The couple were critical of the RUC, saying "it took them a good while to arrive and when they did come on the scene the loyalists felt safe enough to hang around". Even when residents pointed out those responsible for the attack, the RUC refused to act. One RUC member dismissed them, claiming that "the ones that did this would be well away now".

Later that morning, a 22-year-old nationalist man received serious facial injuries when a pipe bomb thrown by loyalists exploded close to him on the Limestone Road. An Phoblacht understands Martin McGreevy has lost his upper lip and teeth in the explosion as well as other facial wounds.

Up to six other bombs were thrown during these disturbances on the Limestone Road.

 

RUC lied over pipe bomb




Sinn Féin councillor Eoin Ó Broin has accused the RUC of releasing false information to the media after a loyalist pipe bomb attack in Newington, North Belfast.

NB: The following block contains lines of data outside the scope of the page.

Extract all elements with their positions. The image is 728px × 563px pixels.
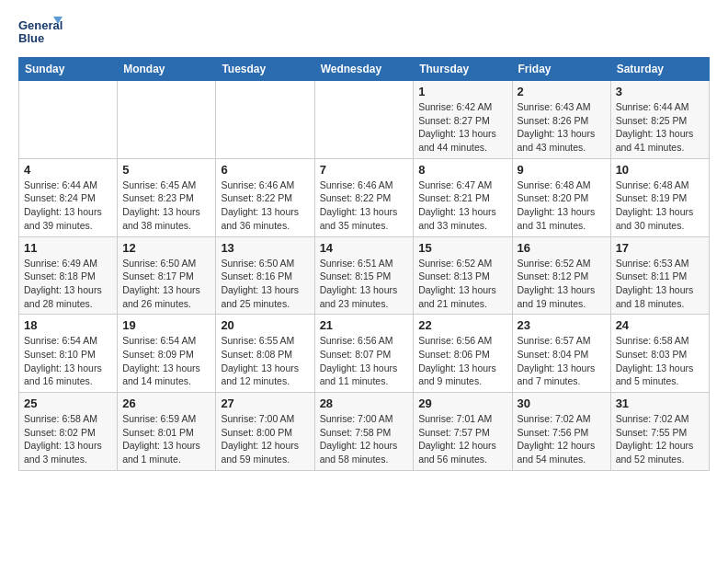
calendar-cell (216, 81, 314, 159)
day-number: 8 (418, 163, 506, 177)
header: General Blue (18, 15, 710, 53)
day-info: Sunrise: 7:02 AM Sunset: 7:55 PM Dayligh… (616, 412, 704, 466)
day-info: Sunrise: 6:58 AM Sunset: 8:02 PM Dayligh… (24, 412, 112, 466)
calendar-cell: 11Sunrise: 6:49 AM Sunset: 8:18 PM Dayli… (19, 236, 118, 315)
calendar-cell: 19Sunrise: 6:54 AM Sunset: 8:09 PM Dayli… (118, 315, 216, 393)
calendar-cell: 3Sunrise: 6:44 AM Sunset: 8:25 PM Daylig… (610, 81, 709, 159)
calendar-cell: 22Sunrise: 6:56 AM Sunset: 8:06 PM Dayli… (414, 315, 512, 393)
day-number: 26 (122, 396, 210, 410)
calendar-cell: 6Sunrise: 6:46 AM Sunset: 8:22 PM Daylig… (216, 158, 314, 236)
logo-svg: General Blue (18, 15, 64, 53)
calendar-cell: 25Sunrise: 6:58 AM Sunset: 8:02 PM Dayli… (19, 393, 118, 471)
day-number: 13 (221, 241, 309, 255)
day-info: Sunrise: 6:46 AM Sunset: 8:22 PM Dayligh… (221, 178, 309, 233)
day-number: 28 (320, 396, 409, 410)
col-header-saturday: Saturday (610, 58, 709, 81)
calendar-cell: 26Sunrise: 6:59 AM Sunset: 8:01 PM Dayli… (118, 393, 216, 471)
calendar-cell: 20Sunrise: 6:55 AM Sunset: 8:08 PM Dayli… (216, 315, 314, 393)
day-number: 25 (24, 396, 112, 410)
day-info: Sunrise: 6:43 AM Sunset: 8:26 PM Dayligh… (518, 100, 606, 155)
day-info: Sunrise: 6:56 AM Sunset: 8:07 PM Dayligh… (320, 334, 409, 388)
day-info: Sunrise: 6:52 AM Sunset: 8:12 PM Dayligh… (518, 257, 606, 311)
day-info: Sunrise: 6:48 AM Sunset: 8:20 PM Dayligh… (518, 178, 606, 233)
day-info: Sunrise: 6:55 AM Sunset: 8:08 PM Dayligh… (221, 334, 309, 388)
day-info: Sunrise: 6:53 AM Sunset: 8:11 PM Dayligh… (616, 257, 704, 311)
day-number: 2 (518, 85, 606, 98)
svg-text:Blue: Blue (18, 31, 44, 45)
calendar-cell: 13Sunrise: 6:50 AM Sunset: 8:16 PM Dayli… (216, 236, 314, 315)
day-info: Sunrise: 6:42 AM Sunset: 8:27 PM Dayligh… (418, 100, 506, 155)
calendar-cell: 4Sunrise: 6:44 AM Sunset: 8:24 PM Daylig… (19, 158, 118, 236)
calendar-cell: 1Sunrise: 6:42 AM Sunset: 8:27 PM Daylig… (414, 81, 512, 159)
day-number: 14 (320, 241, 409, 255)
day-number: 30 (518, 396, 606, 410)
day-number: 27 (221, 396, 309, 410)
day-info: Sunrise: 6:49 AM Sunset: 8:18 PM Dayligh… (24, 257, 112, 311)
day-number: 7 (320, 163, 409, 177)
calendar-cell: 29Sunrise: 7:01 AM Sunset: 7:57 PM Dayli… (414, 393, 512, 471)
day-info: Sunrise: 6:57 AM Sunset: 8:04 PM Dayligh… (518, 334, 606, 388)
col-header-monday: Monday (118, 58, 216, 81)
calendar-cell (314, 81, 414, 159)
day-info: Sunrise: 6:51 AM Sunset: 8:15 PM Dayligh… (320, 257, 409, 311)
day-info: Sunrise: 6:50 AM Sunset: 8:17 PM Dayligh… (122, 257, 210, 311)
calendar-cell: 10Sunrise: 6:48 AM Sunset: 8:19 PM Dayli… (610, 158, 709, 236)
logo: General Blue (18, 15, 64, 53)
day-number: 24 (616, 318, 704, 332)
calendar-cell: 30Sunrise: 7:02 AM Sunset: 7:56 PM Dayli… (512, 393, 610, 471)
calendar-cell: 18Sunrise: 6:54 AM Sunset: 8:10 PM Dayli… (19, 315, 118, 393)
day-number: 10 (616, 163, 704, 177)
calendar-cell: 16Sunrise: 6:52 AM Sunset: 8:12 PM Dayli… (512, 236, 610, 315)
day-number: 1 (418, 85, 506, 98)
calendar-cell: 15Sunrise: 6:52 AM Sunset: 8:13 PM Dayli… (414, 236, 512, 315)
calendar-cell: 12Sunrise: 6:50 AM Sunset: 8:17 PM Dayli… (118, 236, 216, 315)
day-info: Sunrise: 6:58 AM Sunset: 8:03 PM Dayligh… (616, 334, 704, 388)
calendar-cell: 14Sunrise: 6:51 AM Sunset: 8:15 PM Dayli… (314, 236, 414, 315)
calendar-cell: 7Sunrise: 6:46 AM Sunset: 8:22 PM Daylig… (314, 158, 414, 236)
calendar-cell: 2Sunrise: 6:43 AM Sunset: 8:26 PM Daylig… (512, 81, 610, 159)
day-number: 20 (221, 318, 309, 332)
calendar-table: SundayMondayTuesdayWednesdayThursdayFrid… (18, 57, 710, 471)
calendar-cell (19, 81, 118, 159)
calendar-cell: 17Sunrise: 6:53 AM Sunset: 8:11 PM Dayli… (610, 236, 709, 315)
calendar-cell: 31Sunrise: 7:02 AM Sunset: 7:55 PM Dayli… (610, 393, 709, 471)
day-info: Sunrise: 6:44 AM Sunset: 8:25 PM Dayligh… (616, 100, 704, 155)
day-number: 12 (122, 241, 210, 255)
col-header-thursday: Thursday (414, 58, 512, 81)
day-number: 19 (122, 318, 210, 332)
day-number: 11 (24, 241, 112, 255)
day-number: 17 (616, 241, 704, 255)
day-info: Sunrise: 6:54 AM Sunset: 8:09 PM Dayligh… (122, 334, 210, 388)
day-info: Sunrise: 6:46 AM Sunset: 8:22 PM Dayligh… (320, 178, 409, 233)
day-number: 4 (24, 163, 112, 177)
calendar-cell: 27Sunrise: 7:00 AM Sunset: 8:00 PM Dayli… (216, 393, 314, 471)
day-number: 3 (616, 85, 704, 98)
day-info: Sunrise: 6:50 AM Sunset: 8:16 PM Dayligh… (221, 257, 309, 311)
day-info: Sunrise: 7:01 AM Sunset: 7:57 PM Dayligh… (418, 412, 506, 466)
day-number: 18 (24, 318, 112, 332)
day-info: Sunrise: 7:00 AM Sunset: 7:58 PM Dayligh… (320, 412, 409, 466)
day-info: Sunrise: 6:44 AM Sunset: 8:24 PM Dayligh… (24, 178, 112, 233)
day-info: Sunrise: 6:56 AM Sunset: 8:06 PM Dayligh… (418, 334, 506, 388)
day-number: 6 (221, 163, 309, 177)
calendar-cell: 8Sunrise: 6:47 AM Sunset: 8:21 PM Daylig… (414, 158, 512, 236)
col-header-friday: Friday (512, 58, 610, 81)
day-number: 31 (616, 396, 704, 410)
calendar-cell: 5Sunrise: 6:45 AM Sunset: 8:23 PM Daylig… (118, 158, 216, 236)
day-info: Sunrise: 6:47 AM Sunset: 8:21 PM Dayligh… (418, 178, 506, 233)
day-info: Sunrise: 7:02 AM Sunset: 7:56 PM Dayligh… (518, 412, 606, 466)
day-number: 16 (518, 241, 606, 255)
day-number: 21 (320, 318, 409, 332)
calendar-cell: 24Sunrise: 6:58 AM Sunset: 8:03 PM Dayli… (610, 315, 709, 393)
day-number: 23 (518, 318, 606, 332)
day-number: 15 (418, 241, 506, 255)
day-info: Sunrise: 6:52 AM Sunset: 8:13 PM Dayligh… (418, 257, 506, 311)
day-number: 29 (418, 396, 506, 410)
day-info: Sunrise: 7:00 AM Sunset: 8:00 PM Dayligh… (221, 412, 309, 466)
calendar-cell: 21Sunrise: 6:56 AM Sunset: 8:07 PM Dayli… (314, 315, 414, 393)
day-number: 5 (122, 163, 210, 177)
day-info: Sunrise: 6:48 AM Sunset: 8:19 PM Dayligh… (616, 178, 704, 233)
calendar-cell: 28Sunrise: 7:00 AM Sunset: 7:58 PM Dayli… (314, 393, 414, 471)
day-info: Sunrise: 6:59 AM Sunset: 8:01 PM Dayligh… (122, 412, 210, 466)
calendar-cell: 23Sunrise: 6:57 AM Sunset: 8:04 PM Dayli… (512, 315, 610, 393)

In the attack on Wednesday night, 24 October, a pipe bomb was lobbed into a house on Newington Avenue where it exploded. However, the RUC issued information to the media saying the explosion was caused by a firework.

Displaying pieces of shrapnel that local people found in the back yard of the house, ó Broin challenged the RUC to come clean.

Among the pieces of metal that O'Broin displayed was a heavy, machined nut, similar to those attached to other loyalist bombs.

"The attack on this house was the fourth in the last two weeks," said Ó Broin. "Breige Burns, who lived there, has had to move out because of the continuing attacks. It is my view that the RUC deliberately tried to play down this attack thinking they would get away with it because the house is unoccupied at the minute."